US will increase economic engagement with Asian nations, White House official says
- Kurt Campbell, President Joe Biden’s Indo-Pacific coordinator, says ‘2022 will be about these engagements comprehensively across the region’
- Move is a component of Biden’s approach of strengthening alliances and partnerships to counter China
The United States will step up economic engagement with countries in Asia in 2022, White House Indo-Pacific coordinator Kurt Campbell said this week.
Campbell, a key official shaping the Biden administration’s Asia policy, said that Washington would push for a more comprehensive approach in its Asian engagements in the coming year amid its continuing rivalry with China.

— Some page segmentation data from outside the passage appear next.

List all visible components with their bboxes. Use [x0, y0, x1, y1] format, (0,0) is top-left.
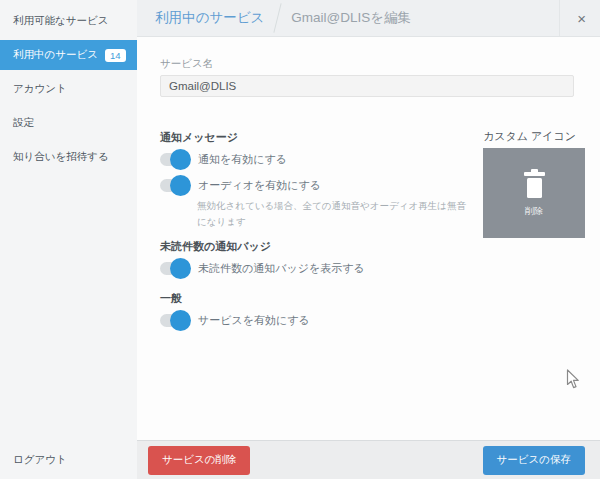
logout-button[interactable]: ログアウト [0, 453, 137, 479]
audio-toggle[interactable] [160, 179, 188, 192]
sidebar-item-label: 利用可能なサービス [13, 14, 108, 28]
service-name-input[interactable] [160, 75, 574, 97]
custom-icon-heading: カスタム アイコン [483, 129, 576, 144]
sidebar-item-label: 利用中のサービス [13, 48, 98, 62]
content-column: 利用中のサービス Gmail@DLISを編集 × サービス名 通知メッセージ 通… [137, 0, 600, 479]
service-name-label: サービス名 [160, 57, 575, 71]
footer-action-bar: サービスの削除 サービスの保存 [137, 440, 600, 479]
audio-mute-note: 無効化されている場合、全ての通知音やオーディオ再生は無音になります [197, 198, 471, 230]
breadcrumb-divider [274, 3, 282, 32]
custom-icon-delete-area[interactable]: 削除 [483, 148, 585, 238]
edit-service-panel: サービス名 通知メッセージ 通知を有効にする オーディオを有効にする 無効化され… [137, 37, 600, 440]
sidebar-item-active-services[interactable]: 利用中のサービス 14 [0, 40, 137, 70]
toggle-knob [170, 310, 191, 331]
trash-icon [522, 169, 547, 198]
notify-toggle-label: 通知を有効にする [198, 152, 287, 167]
close-icon[interactable]: × [559, 0, 600, 36]
sidebar-item-account[interactable]: アカウント [0, 74, 137, 104]
badge-toggle[interactable] [160, 262, 188, 275]
notify-toggle[interactable] [160, 153, 188, 166]
unread-badge-heading: 未読件数の通知バッジ [160, 239, 575, 253]
sidebar-item-label: 設定 [13, 116, 34, 130]
sidebar: 利用可能なサービス 利用中のサービス 14 アカウント 設定 知り合いを招待する… [0, 0, 137, 479]
audio-toggle-label: オーディオを有効にする [198, 178, 321, 193]
delete-icon-label: 削除 [525, 205, 543, 218]
service-enabled-toggle[interactable] [160, 314, 188, 327]
general-heading: 一般 [160, 291, 575, 305]
header-breadcrumb-bar: 利用中のサービス Gmail@DLISを編集 × [137, 0, 600, 37]
delete-service-button[interactable]: サービスの削除 [148, 446, 250, 475]
sidebar-item-settings[interactable]: 設定 [0, 108, 137, 138]
app-window: 利用可能なサービス 利用中のサービス 14 アカウント 設定 知り合いを招待する… [0, 0, 600, 479]
toggle-row-badge: 未読件数の通知バッジを表示する [160, 259, 575, 277]
service-count-badge: 14 [105, 49, 126, 62]
breadcrumb-parent-tab[interactable]: 利用中のサービス [155, 9, 264, 27]
sidebar-item-available-services[interactable]: 利用可能なサービス [0, 6, 137, 36]
service-enabled-toggle-label: サービスを有効にする [198, 313, 310, 328]
badge-toggle-label: 未読件数の通知バッジを表示する [198, 261, 365, 276]
sidebar-item-invite[interactable]: 知り合いを招待する [0, 142, 137, 172]
sidebar-item-label: アカウント [13, 82, 67, 96]
sidebar-nav: 利用可能なサービス 利用中のサービス 14 アカウント 設定 知り合いを招待する [0, 0, 137, 453]
toggle-knob [170, 258, 191, 279]
toggle-knob [170, 175, 191, 196]
toggle-knob [170, 149, 191, 170]
toggle-row-service-enabled: サービスを有効にする [160, 311, 575, 329]
sidebar-item-label: 知り合いを招待する [13, 150, 109, 164]
breadcrumb-current-tab: Gmail@DLISを編集 [291, 9, 411, 27]
save-service-button[interactable]: サービスの保存 [483, 446, 585, 475]
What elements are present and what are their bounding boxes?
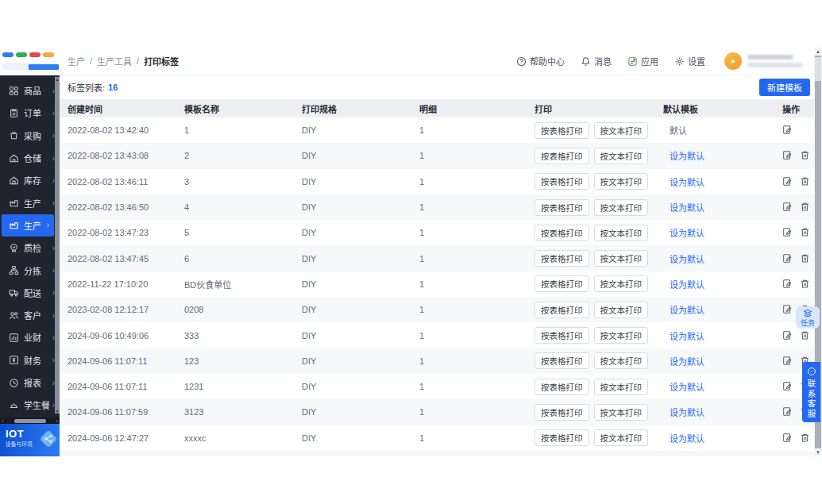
set-default-link[interactable]: 设为默认 bbox=[670, 203, 704, 213]
iot-banner[interactable]: IOT 设备与环境 bbox=[0, 424, 60, 456]
print-by-text-button[interactable]: 按文本打印 bbox=[594, 379, 649, 395]
print-by-table-button[interactable]: 按表格打印 bbox=[534, 404, 589, 421]
set-default-link[interactable]: 设为默认 bbox=[670, 306, 704, 315]
print-by-table-button[interactable]: 按表格打印 bbox=[534, 173, 589, 190]
new-template-button[interactable]: 新建模板 bbox=[759, 79, 810, 96]
column-header-created-time: 创建时间 bbox=[68, 102, 184, 115]
delete-icon[interactable] bbox=[800, 176, 811, 187]
sidebar-item-production-active[interactable]: 生产 › bbox=[2, 214, 54, 237]
set-default-link[interactable]: 设为默认 bbox=[670, 408, 704, 417]
print-by-text-button[interactable]: 按文本打印 bbox=[594, 429, 649, 446]
sidebar-item-quality-check[interactable]: 质检 › bbox=[0, 237, 60, 259]
print-by-table-button[interactable]: 按表格打印 bbox=[534, 275, 589, 292]
set-default-link[interactable]: 设为默认 bbox=[670, 152, 704, 161]
scroll-down-icon[interactable]: ▼ bbox=[814, 448, 822, 456]
print-by-table-button[interactable]: 按表格打印 bbox=[534, 122, 589, 139]
delete-icon[interactable] bbox=[800, 279, 811, 290]
print-by-text-button[interactable]: 按文本打印 bbox=[594, 327, 649, 344]
delete-icon[interactable] bbox=[800, 227, 811, 238]
print-by-text-button[interactable]: 按文本打印 bbox=[594, 173, 649, 190]
print-by-text-button[interactable]: 按文本打印 bbox=[594, 275, 649, 292]
sidebar-item-delivery[interactable]: 配送 › bbox=[0, 282, 60, 304]
tasks-floating-button[interactable]: 任务 bbox=[796, 306, 820, 329]
print-by-text-button[interactable]: 按文本打印 bbox=[594, 199, 649, 216]
edit-template-icon[interactable] bbox=[782, 227, 793, 238]
sidebar-item-business-finance[interactable]: 业财 › bbox=[0, 326, 60, 348]
set-default-link[interactable]: 设为默认 bbox=[670, 255, 704, 264]
edit-template-icon[interactable] bbox=[782, 253, 793, 264]
set-default-link[interactable]: 设为默认 bbox=[670, 357, 704, 367]
edit-template-icon[interactable] bbox=[782, 406, 793, 417]
print-by-table-button[interactable]: 按表格打印 bbox=[534, 199, 589, 216]
print-by-text-button[interactable]: 按文本打印 bbox=[594, 352, 649, 369]
breadcrumb-item-production[interactable]: 生产 bbox=[68, 55, 85, 67]
breadcrumb-item-production-tools[interactable]: 生产工具 bbox=[97, 55, 132, 67]
print-by-table-button[interactable]: 按表格打印 bbox=[534, 302, 589, 318]
sidebar-item-products[interactable]: 商品 › bbox=[0, 79, 60, 102]
sidebar-item-reports[interactable]: 报表 › bbox=[0, 371, 60, 394]
breadcrumb-separator: / bbox=[90, 56, 92, 66]
sidebar-item-customers[interactable]: 客户 › bbox=[0, 304, 60, 326]
user-menu[interactable]: ✦ bbox=[724, 52, 803, 70]
scrollbar-thumb[interactable] bbox=[815, 57, 821, 81]
set-default-link[interactable]: 设为默认 bbox=[670, 280, 704, 290]
print-by-table-button[interactable]: 按表格打印 bbox=[534, 379, 589, 395]
print-by-table-button[interactable]: 按表格打印 bbox=[534, 250, 589, 267]
delete-icon[interactable] bbox=[800, 330, 811, 341]
delete-icon[interactable] bbox=[800, 253, 811, 264]
user-avatar: ✦ bbox=[724, 52, 742, 70]
cell-print-actions: 按表格打印 按文本打印 bbox=[534, 327, 663, 344]
print-by-table-button[interactable]: 按表格打印 bbox=[534, 225, 589, 241]
app-window: 商品 › 订单 › 采购 › 仓储 › bbox=[0, 48, 822, 456]
sidebar-item-purchasing[interactable]: 采购 › bbox=[0, 125, 60, 147]
sidebar-item-finance[interactable]: 财务 › bbox=[0, 349, 60, 371]
edit-template-icon[interactable] bbox=[782, 304, 793, 315]
business-finance-icon bbox=[9, 333, 19, 343]
edit-template-icon[interactable] bbox=[782, 356, 793, 367]
print-by-text-button[interactable]: 按文本打印 bbox=[594, 148, 649, 164]
set-default-link[interactable]: 设为默认 bbox=[670, 383, 704, 392]
edit-template-icon[interactable] bbox=[782, 381, 793, 392]
customer-service-floating-button[interactable]: 联系客服 bbox=[802, 362, 820, 422]
edit-template-icon[interactable] bbox=[782, 202, 793, 213]
print-by-text-button[interactable]: 按文本打印 bbox=[594, 404, 649, 421]
print-by-table-button[interactable]: 按表格打印 bbox=[534, 148, 589, 164]
apps-icon bbox=[627, 56, 638, 67]
set-default-link[interactable]: 设为默认 bbox=[670, 434, 704, 444]
app-logo[interactable] bbox=[0, 48, 60, 75]
sidebar-item-inventory[interactable]: 库存 › bbox=[0, 169, 60, 191]
sidebar-item-student-meals[interactable]: 学生餐 › bbox=[0, 394, 60, 416]
sidebar-item-sorting[interactable]: 分拣 › bbox=[0, 259, 60, 281]
delete-icon[interactable] bbox=[800, 433, 811, 444]
edit-template-icon[interactable] bbox=[782, 150, 793, 161]
set-default-link[interactable]: 设为默认 bbox=[670, 332, 704, 341]
cell-detail-count: 1 bbox=[419, 228, 534, 237]
set-default-link[interactable]: 设为默认 bbox=[670, 178, 704, 187]
delete-icon[interactable] bbox=[800, 202, 811, 213]
messages-button[interactable]: 消息 bbox=[581, 55, 612, 67]
sidebar-item-warehouse[interactable]: 仓储 › bbox=[0, 147, 60, 169]
edit-template-icon[interactable] bbox=[782, 176, 793, 187]
edit-template-icon[interactable] bbox=[782, 125, 793, 136]
sidebar-item-production-tools[interactable]: 生产 › bbox=[0, 191, 60, 214]
set-default-link[interactable]: 设为默认 bbox=[670, 229, 704, 238]
edit-template-icon[interactable] bbox=[782, 279, 793, 290]
apps-button[interactable]: 应用 bbox=[627, 55, 658, 67]
print-by-text-button[interactable]: 按文本打印 bbox=[594, 250, 649, 267]
print-by-table-button[interactable]: 按表格打印 bbox=[534, 352, 589, 369]
scroll-up-icon[interactable]: ▲ bbox=[814, 48, 822, 56]
cell-template-name: 2 bbox=[184, 151, 302, 160]
settings-button[interactable]: 设置 bbox=[674, 55, 705, 67]
sidebar-item-orders[interactable]: 订单 › bbox=[0, 102, 60, 124]
cell-default-template: 设为默认 bbox=[663, 406, 782, 418]
horizontal-scroll-thumb[interactable] bbox=[14, 419, 46, 423]
delete-icon[interactable] bbox=[800, 150, 811, 161]
print-by-table-button[interactable]: 按表格打印 bbox=[534, 429, 589, 446]
edit-template-icon[interactable] bbox=[782, 433, 793, 444]
print-by-text-button[interactable]: 按文本打印 bbox=[594, 122, 649, 139]
print-by-text-button[interactable]: 按文本打印 bbox=[594, 225, 649, 241]
edit-template-icon[interactable] bbox=[782, 330, 793, 341]
print-by-table-button[interactable]: 按表格打印 bbox=[534, 327, 589, 344]
help-center-button[interactable]: 帮助中心 bbox=[516, 55, 565, 67]
print-by-text-button[interactable]: 按文本打印 bbox=[594, 302, 649, 318]
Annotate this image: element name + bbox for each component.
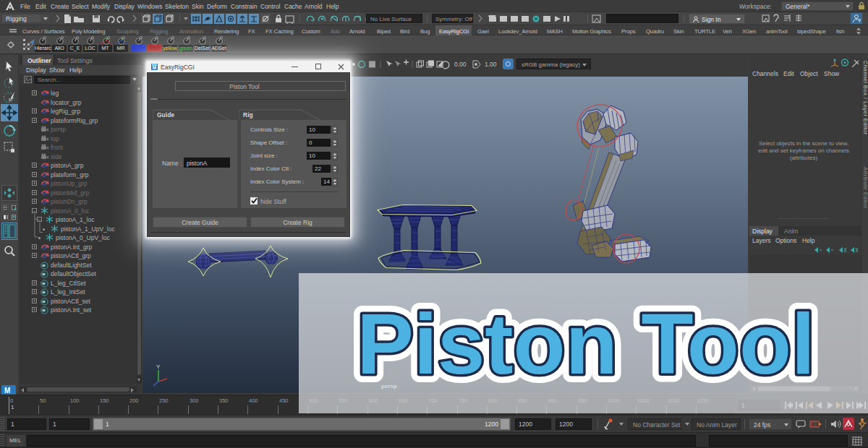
svg-text:Y: Y bbox=[156, 364, 161, 370]
svg-text:M: M bbox=[153, 65, 156, 70]
svg-text:Piston Tool: Piston Tool bbox=[357, 296, 815, 392]
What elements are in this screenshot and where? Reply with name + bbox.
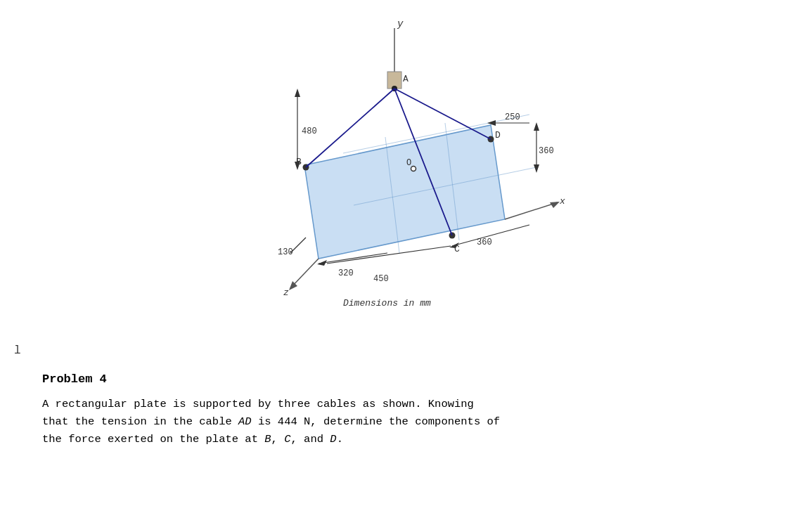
dim-480: 480	[302, 126, 317, 136]
z-axis-label: z	[283, 287, 289, 298]
dim-130: 130	[278, 247, 293, 257]
problem-title: Problem 4	[42, 372, 749, 386]
diagram-svg: y A O B	[213, 14, 579, 309]
dim-250: 250	[505, 112, 520, 122]
problem-line-3: the force exerted on the plate at B, C, …	[42, 431, 749, 448]
page-container: y A O B	[0, 0, 791, 532]
svg-marker-20	[534, 122, 539, 131]
problem-text: A rectangular plate is supported by thre…	[42, 396, 749, 448]
svg-marker-15	[295, 89, 300, 97]
diagram-wrapper: y A O B	[213, 14, 579, 309]
point-d-label: D	[495, 130, 501, 141]
dim-360-right: 360	[539, 146, 554, 156]
svg-marker-18	[487, 120, 496, 126]
svg-line-24	[505, 202, 558, 219]
dim-360-bottom: 360	[477, 238, 492, 247]
dim-320: 320	[338, 268, 354, 278]
cursor-marker: l	[14, 344, 21, 357]
svg-point-7	[411, 167, 416, 171]
svg-marker-21	[534, 164, 539, 173]
svg-line-13	[394, 89, 491, 139]
point-o-label: O	[406, 158, 411, 168]
svg-marker-30	[317, 260, 327, 266]
dim-450: 450	[373, 274, 389, 284]
text-section: Problem 4 A rectangular plate is support…	[42, 372, 749, 448]
dimensions-label: Dimensions in mm	[343, 298, 431, 309]
problem-line-2: that the tension in the cable AD is 444 …	[42, 413, 749, 431]
x-axis-label: x	[559, 196, 565, 207]
point-a-label: A	[403, 74, 409, 84]
plate	[304, 125, 505, 259]
problem-line-1: A rectangular plate is supported by thre…	[42, 396, 749, 413]
diagram-section: y A O B	[0, 14, 791, 309]
y-axis-label: y	[397, 18, 404, 30]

“That’s an area where the United States, indeed, needs to step up its game,” Campbell said on Thursday at a virtual event hosted by the Carnegie Endowment for International Peace.
In addition to more traditional diplomatic and military engagement, Campbell said that the US would accelerate efforts on economic ties, and that such engagement must include the setting of digital and technological standards.
“We’ve got to make clear that not only are we deeply engaged diplomatically, militarily, comprehensively, strategically – that we have an open, engaged, optimistic approach to commercial interactions, investment in the Indo Pacific,” he said.
“I think we well understand inside the Biden administration that 2022 will be about these engagements comprehensively across the region,” Campbell added.